Just last Monday, February 2nd, 2004, I attended the first meeting, in London, of the newly-constituted Steering Committee of the Global Coalition on Women and AIDS, a Steering committee, I might add, of undisputed intelligence, influence and reach; a Steering Committee, several of whose members are women living with HIV and AIDS. The heading on the press release to stir media interest read: HIV Prevention and Protection Efforts are Failing Women and Girls More young women are becoming infected by husbands and long-tem partners --- female-controlled HIV prevention methods urgently needed.
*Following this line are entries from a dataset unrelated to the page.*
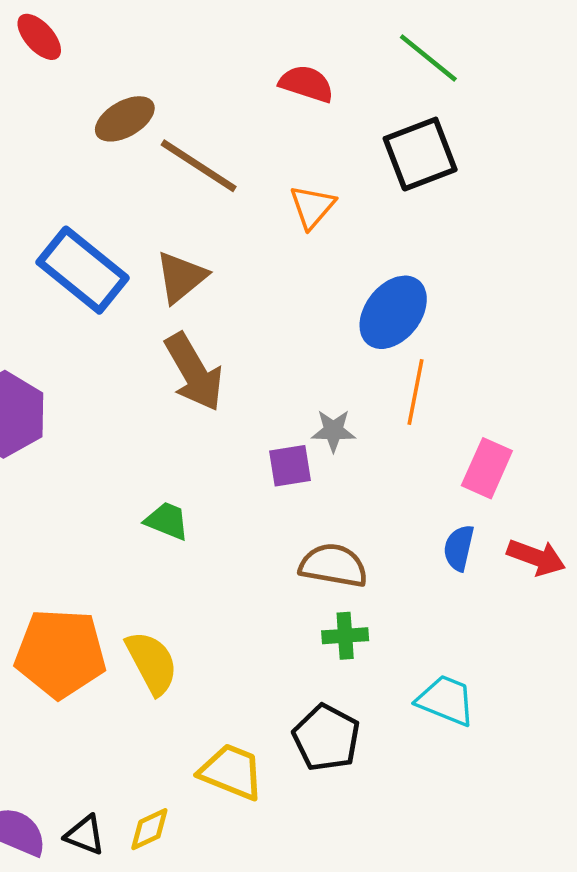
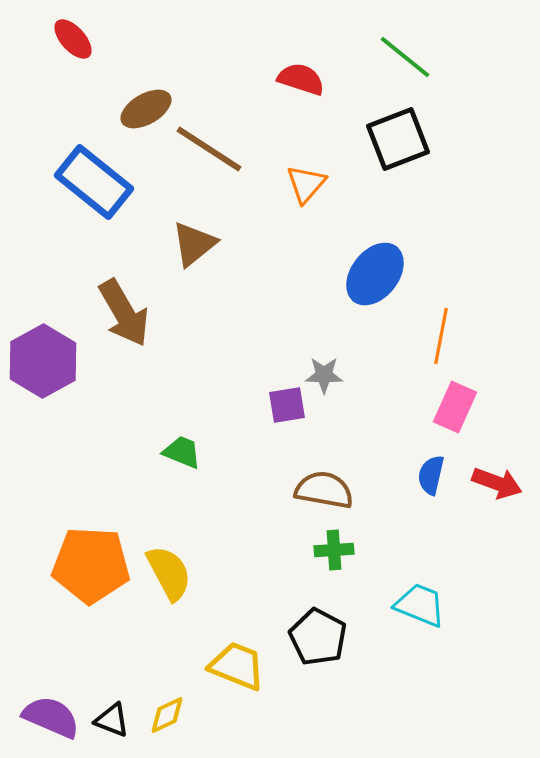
blue rectangle: (83, 270) -> (94, 182), moved
brown arrow: (194, 372) -> (124, 313), moved
orange line: (415, 392) -> (441, 336), moved

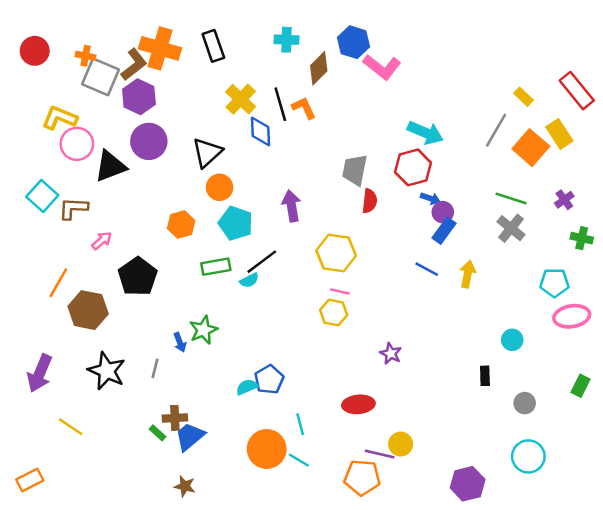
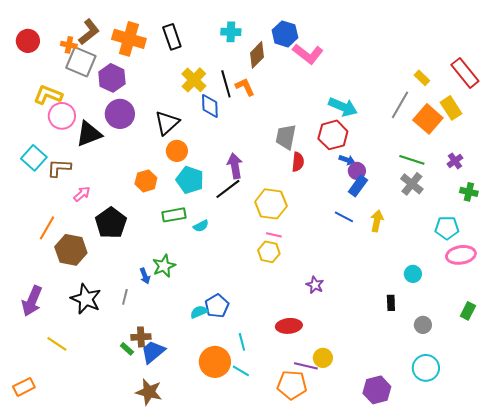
brown L-shape: (134, 64) -> (89, 32), moved
black line: (262, 262) -> (228, 189), moved
brown star: (185, 486) -> (149, 392), size x1.5

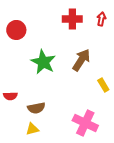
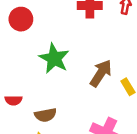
brown arrow: (81, 60) -> (101, 73), moved

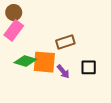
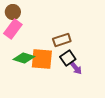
black square: (89, 67) -> (68, 58), moved, turned -35
purple arrow: (63, 72) -> (76, 68), moved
The time has come to confront Cabinet Ministers openly, and demand that they promulgate or amend the laws on property rights and inheritance rights. Its time to put people in jail, for a good long chunk of life, for property-grabbing. If sexual violence leads to HIV and death, then its time to use the entire apparatus of the state to enforce laws against rape; to stop putting the onus on the woman to fight off predatory male sexual behaviour, and move in on the oppressor with a vengeance. If male teachers molest young girls, make a spectacle of them. If early marriage is a death sentence, change the age of marriage and enforce it as though life depends on it, because life depends on it.

Its time, in other words, country by country, to make the struggle for gender equality the cause celebre of the land. Give no quarter. Call press conferences, demand audiences with the political and religious authorities, form coalitions, take a tactical lesson from the Treatment Action Campaign in South Africa, demonstrate, boycott, rail, risk the possibility of being declared persona non grata by government, and if it happens, on this issue, wear it as a badge of honour.

Millions of orphans wander the landscape of Africa. These lonely youngsters are bewildered, angry, sad, frantically seeking nurture and affection, often hungry, homeless, significant numbers living with grandmothers or in child-headed households, countless numbers unable to go to school, a school being the single most valuable and supportive environment they could possibly have unable to go to school because they cant afford the school fees or the uniforms or the books. And when you lose your parents, who then hands down the knowledge and values from generation to generation? The orphan crisis is a crisis without parallel.